In the records below, the lines from the one with "als jede andere" through the last are to be printed exactly, and nothing else.

The data Start Marker

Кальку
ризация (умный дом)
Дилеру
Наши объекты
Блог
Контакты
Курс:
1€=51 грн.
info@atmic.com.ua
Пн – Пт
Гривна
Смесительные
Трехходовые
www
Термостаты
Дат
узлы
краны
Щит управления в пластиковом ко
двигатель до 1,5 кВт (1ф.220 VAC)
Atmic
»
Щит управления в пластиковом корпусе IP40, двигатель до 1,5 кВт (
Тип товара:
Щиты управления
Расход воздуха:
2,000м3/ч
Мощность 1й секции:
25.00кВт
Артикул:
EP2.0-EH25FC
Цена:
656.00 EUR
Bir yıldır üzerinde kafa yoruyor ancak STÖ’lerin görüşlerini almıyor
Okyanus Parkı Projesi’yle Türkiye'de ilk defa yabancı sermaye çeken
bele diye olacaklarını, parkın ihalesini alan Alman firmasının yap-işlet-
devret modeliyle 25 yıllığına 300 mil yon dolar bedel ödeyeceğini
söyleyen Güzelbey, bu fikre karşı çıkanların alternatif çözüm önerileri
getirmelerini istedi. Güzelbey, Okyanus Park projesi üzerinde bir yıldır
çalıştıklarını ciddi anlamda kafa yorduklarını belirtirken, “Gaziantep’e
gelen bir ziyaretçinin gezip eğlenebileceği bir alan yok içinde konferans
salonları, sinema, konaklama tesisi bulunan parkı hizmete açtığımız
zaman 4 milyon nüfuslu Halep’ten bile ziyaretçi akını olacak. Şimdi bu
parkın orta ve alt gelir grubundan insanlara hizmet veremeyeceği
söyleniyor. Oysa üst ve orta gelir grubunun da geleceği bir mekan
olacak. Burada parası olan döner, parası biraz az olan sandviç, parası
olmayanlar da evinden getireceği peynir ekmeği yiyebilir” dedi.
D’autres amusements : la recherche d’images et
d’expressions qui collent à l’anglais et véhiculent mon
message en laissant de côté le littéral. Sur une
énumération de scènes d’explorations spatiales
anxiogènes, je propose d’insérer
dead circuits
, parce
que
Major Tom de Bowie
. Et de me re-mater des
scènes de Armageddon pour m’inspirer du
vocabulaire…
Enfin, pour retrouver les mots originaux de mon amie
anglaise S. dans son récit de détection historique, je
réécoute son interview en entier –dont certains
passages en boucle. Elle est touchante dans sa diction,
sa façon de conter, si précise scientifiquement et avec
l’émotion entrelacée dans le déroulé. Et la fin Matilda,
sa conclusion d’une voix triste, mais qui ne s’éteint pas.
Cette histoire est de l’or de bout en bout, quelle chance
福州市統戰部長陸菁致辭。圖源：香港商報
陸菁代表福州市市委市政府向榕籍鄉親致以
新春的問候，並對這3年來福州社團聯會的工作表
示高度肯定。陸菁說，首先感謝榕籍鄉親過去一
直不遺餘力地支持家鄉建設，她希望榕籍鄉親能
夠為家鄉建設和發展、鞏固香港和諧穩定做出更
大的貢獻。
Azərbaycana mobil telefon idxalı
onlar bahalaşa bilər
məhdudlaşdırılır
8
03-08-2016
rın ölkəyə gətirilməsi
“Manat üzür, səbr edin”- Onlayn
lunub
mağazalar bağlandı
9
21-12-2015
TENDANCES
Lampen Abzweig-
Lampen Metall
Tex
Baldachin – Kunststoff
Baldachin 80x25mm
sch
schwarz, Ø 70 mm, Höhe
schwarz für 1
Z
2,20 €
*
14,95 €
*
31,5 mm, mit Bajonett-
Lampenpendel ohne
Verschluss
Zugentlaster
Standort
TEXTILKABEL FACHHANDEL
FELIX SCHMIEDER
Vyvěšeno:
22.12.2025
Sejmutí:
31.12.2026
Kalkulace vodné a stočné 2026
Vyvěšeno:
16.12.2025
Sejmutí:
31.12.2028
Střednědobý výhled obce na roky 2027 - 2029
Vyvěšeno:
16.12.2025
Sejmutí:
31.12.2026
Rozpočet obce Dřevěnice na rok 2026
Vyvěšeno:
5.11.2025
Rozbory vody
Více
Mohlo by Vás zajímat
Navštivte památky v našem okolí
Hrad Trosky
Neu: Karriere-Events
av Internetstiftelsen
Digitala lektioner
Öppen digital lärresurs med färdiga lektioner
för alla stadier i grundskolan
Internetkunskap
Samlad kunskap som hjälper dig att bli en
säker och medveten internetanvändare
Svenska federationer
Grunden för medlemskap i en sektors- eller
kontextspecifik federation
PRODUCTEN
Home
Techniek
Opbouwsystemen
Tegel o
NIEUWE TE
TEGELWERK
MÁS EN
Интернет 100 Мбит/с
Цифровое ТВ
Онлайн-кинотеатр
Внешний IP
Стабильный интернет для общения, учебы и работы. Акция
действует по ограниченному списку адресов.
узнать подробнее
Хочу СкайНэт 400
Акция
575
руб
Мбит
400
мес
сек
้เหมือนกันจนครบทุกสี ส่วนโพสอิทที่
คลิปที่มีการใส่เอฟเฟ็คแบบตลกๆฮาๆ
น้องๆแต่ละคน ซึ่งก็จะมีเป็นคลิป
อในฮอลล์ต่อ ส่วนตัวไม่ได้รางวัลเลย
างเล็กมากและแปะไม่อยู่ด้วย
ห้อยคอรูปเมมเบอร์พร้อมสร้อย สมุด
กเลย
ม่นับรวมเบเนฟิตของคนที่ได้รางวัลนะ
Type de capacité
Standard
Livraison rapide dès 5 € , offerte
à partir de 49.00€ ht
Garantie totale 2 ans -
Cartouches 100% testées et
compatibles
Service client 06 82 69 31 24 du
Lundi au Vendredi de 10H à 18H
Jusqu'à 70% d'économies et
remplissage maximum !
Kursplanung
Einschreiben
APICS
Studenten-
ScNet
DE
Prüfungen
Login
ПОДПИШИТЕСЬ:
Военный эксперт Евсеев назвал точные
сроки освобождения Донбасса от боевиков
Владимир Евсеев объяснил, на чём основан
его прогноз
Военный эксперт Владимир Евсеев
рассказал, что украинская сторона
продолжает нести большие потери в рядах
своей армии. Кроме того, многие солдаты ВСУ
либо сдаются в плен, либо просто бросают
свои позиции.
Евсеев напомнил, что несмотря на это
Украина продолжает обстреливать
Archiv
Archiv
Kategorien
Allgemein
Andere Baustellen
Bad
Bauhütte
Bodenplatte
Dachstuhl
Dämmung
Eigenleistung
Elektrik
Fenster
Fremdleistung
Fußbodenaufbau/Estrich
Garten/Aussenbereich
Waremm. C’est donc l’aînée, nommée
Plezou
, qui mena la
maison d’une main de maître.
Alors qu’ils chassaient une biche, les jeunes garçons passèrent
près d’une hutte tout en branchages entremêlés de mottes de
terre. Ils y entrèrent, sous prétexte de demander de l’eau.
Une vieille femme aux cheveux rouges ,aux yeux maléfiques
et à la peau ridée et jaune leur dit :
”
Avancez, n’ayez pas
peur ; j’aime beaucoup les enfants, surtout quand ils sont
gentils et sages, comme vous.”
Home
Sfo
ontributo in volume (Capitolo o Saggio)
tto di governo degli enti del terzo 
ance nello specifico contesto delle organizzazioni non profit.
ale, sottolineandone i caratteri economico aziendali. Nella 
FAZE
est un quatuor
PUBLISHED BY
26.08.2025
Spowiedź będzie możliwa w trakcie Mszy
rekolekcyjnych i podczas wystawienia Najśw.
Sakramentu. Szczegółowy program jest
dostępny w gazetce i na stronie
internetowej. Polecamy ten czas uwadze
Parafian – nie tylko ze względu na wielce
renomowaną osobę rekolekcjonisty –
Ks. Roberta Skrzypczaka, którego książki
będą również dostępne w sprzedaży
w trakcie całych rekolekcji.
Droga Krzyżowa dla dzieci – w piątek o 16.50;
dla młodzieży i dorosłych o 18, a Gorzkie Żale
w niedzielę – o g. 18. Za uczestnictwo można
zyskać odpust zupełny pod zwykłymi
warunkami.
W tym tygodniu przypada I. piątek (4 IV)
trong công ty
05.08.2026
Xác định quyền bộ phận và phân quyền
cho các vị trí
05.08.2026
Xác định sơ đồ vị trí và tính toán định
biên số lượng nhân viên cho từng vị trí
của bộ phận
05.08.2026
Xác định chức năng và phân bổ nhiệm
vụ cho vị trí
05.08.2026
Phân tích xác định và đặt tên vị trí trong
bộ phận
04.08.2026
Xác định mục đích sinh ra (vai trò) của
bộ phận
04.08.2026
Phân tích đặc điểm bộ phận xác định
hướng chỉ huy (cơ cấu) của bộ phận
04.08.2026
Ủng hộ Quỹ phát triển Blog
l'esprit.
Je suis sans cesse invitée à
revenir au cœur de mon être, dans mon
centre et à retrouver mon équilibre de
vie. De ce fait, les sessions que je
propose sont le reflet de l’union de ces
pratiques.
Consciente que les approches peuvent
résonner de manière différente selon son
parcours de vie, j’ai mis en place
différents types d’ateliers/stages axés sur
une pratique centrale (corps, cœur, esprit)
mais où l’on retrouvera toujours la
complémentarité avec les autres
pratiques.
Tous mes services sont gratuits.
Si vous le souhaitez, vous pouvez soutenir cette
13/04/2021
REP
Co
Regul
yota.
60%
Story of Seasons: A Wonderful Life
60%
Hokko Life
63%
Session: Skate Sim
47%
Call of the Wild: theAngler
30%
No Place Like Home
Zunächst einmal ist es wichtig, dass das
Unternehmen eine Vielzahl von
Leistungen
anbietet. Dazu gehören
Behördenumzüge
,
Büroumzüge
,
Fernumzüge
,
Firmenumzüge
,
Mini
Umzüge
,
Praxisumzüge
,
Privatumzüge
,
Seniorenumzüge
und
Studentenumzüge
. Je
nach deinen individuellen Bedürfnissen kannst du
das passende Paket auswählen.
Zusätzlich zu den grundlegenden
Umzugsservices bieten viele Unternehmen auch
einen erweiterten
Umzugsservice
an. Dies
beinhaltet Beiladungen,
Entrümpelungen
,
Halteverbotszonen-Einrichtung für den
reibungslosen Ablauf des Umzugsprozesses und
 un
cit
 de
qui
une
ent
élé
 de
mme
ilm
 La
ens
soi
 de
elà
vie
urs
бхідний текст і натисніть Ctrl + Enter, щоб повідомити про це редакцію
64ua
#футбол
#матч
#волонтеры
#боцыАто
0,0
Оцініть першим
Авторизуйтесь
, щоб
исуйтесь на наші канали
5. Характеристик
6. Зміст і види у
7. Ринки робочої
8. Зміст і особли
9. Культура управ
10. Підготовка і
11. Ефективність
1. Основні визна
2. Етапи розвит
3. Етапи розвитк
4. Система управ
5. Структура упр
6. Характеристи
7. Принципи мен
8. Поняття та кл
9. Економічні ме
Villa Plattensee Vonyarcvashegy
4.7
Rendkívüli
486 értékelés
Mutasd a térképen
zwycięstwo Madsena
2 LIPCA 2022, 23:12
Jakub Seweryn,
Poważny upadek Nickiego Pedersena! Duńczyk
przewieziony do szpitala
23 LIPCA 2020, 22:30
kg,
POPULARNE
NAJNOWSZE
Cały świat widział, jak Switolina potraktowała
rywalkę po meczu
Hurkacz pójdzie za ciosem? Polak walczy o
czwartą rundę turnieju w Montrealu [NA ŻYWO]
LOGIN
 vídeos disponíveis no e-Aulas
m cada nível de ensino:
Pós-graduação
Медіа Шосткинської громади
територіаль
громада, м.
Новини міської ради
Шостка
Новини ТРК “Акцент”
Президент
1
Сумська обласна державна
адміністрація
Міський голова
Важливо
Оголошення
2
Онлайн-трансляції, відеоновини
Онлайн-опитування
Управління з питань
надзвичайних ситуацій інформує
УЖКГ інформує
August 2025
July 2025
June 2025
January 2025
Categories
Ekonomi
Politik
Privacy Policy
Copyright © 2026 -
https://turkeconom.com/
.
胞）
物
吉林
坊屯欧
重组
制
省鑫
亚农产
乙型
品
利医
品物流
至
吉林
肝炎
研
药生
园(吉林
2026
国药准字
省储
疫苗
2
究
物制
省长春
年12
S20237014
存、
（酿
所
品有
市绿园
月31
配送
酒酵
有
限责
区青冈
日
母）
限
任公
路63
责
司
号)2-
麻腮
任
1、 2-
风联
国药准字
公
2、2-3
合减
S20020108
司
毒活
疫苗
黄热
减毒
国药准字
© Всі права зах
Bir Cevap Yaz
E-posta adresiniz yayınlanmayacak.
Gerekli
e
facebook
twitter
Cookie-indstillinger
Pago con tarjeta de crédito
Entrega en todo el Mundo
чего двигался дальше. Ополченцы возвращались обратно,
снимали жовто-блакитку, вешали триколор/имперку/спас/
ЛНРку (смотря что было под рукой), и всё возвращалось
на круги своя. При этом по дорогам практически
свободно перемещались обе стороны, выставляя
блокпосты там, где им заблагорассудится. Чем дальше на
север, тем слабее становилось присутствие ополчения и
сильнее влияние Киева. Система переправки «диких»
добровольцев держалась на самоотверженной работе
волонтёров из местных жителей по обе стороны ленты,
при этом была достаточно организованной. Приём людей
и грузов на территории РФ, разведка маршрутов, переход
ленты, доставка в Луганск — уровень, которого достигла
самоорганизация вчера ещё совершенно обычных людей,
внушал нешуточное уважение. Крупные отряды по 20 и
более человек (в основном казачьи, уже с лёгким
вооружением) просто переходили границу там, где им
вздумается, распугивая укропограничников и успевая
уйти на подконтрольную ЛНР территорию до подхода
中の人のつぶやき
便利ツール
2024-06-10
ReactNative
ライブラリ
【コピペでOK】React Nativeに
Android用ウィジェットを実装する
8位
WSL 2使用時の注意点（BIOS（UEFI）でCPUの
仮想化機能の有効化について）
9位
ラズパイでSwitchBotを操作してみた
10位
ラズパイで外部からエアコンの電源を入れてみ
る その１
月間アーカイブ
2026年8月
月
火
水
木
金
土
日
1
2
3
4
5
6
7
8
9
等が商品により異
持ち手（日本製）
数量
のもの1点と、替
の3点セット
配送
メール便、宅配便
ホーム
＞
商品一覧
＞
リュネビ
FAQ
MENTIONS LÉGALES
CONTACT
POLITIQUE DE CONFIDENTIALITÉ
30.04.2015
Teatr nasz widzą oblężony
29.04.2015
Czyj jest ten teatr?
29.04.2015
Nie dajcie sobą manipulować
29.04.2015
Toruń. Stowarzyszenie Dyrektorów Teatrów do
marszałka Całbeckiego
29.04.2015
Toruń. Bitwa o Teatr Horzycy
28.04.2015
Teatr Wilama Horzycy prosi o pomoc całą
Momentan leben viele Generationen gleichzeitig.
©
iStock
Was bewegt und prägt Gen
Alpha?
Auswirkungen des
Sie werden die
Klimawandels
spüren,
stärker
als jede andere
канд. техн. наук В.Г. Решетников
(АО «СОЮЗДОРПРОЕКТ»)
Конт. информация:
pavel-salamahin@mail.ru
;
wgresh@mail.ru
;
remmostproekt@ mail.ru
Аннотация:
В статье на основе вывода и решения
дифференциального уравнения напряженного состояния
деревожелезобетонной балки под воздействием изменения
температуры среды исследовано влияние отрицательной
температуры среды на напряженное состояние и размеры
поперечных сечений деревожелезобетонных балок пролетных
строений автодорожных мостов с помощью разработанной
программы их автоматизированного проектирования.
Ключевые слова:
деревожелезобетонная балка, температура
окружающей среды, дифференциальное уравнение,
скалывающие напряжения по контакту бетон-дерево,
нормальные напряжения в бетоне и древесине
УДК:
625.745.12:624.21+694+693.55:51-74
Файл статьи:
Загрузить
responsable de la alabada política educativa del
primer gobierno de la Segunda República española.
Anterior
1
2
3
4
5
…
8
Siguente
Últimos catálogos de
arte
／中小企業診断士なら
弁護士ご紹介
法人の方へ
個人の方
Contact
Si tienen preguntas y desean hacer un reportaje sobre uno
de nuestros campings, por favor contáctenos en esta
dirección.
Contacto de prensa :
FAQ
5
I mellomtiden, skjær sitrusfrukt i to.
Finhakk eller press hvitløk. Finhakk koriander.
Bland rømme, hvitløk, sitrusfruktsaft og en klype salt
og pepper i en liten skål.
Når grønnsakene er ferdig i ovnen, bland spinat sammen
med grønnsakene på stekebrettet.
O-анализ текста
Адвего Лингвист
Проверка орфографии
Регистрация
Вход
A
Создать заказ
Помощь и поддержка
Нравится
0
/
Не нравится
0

The data End Marker

Response:
als jede andere
канд. техн. наук В.Г. Решетников
(АО «СОЮЗДОРПРОЕКТ»)
Конт. информация:
pavel-salamahin@mail.ru
;
wgresh@mail.ru
;
remmostproekt@ mail.ru
Аннотация:
В статье на основе вывода и решения
дифференциального уравнения напряженного состояния
деревожелезобетонной балки под воздействием изменения
температуры среды исследовано влияние отрицательной
температуры среды на напряженное состояние и размеры
поперечных сечений деревожелезобетонных балок пролетных
строений автодорожных мостов с помощью разработанной
программы их автоматизированного проектирования.
Ключевые слова:
деревожелезобетонная балка, температура
окружающей среды, дифференциальное уравнение,
скалывающие напряжения по контакту бетон-дерево,
нормальные напряжения в бетоне и древесине
УДК:
625.745.12:624.21+694+693.55:51-74
Файл статьи:
Загрузить
responsable de la alabada política educativa del
primer gobierno de la Segunda República española.
Anterior
1
2
3
4
5
…
8
Siguente
Últimos catálogos de
arte
／中小企業診断士なら
弁護士ご紹介
法人の方へ
個人の方
Contact
Si tienen preguntas y desean hacer un reportaje sobre uno
de nuestros campings, por favor contáctenos en esta
dirección.
Contacto de prensa :
FAQ
5
I mellomtiden, skjær sitrusfrukt i to.
Finhakk eller press hvitløk. Finhakk koriander.
Bland rømme, hvitløk, sitrusfruktsaft og en klype salt
og pepper i en liten skål.
Når grønnsakene er ferdig i ovnen, bland spinat sammen
med grønnsakene på stekebrettet.
O-анализ текста
Адвего Лингвист
Проверка орфографии
Регистрация
Вход
A
Создать заказ
Помощь и поддержка
Нравится
0
/
Не нравится
0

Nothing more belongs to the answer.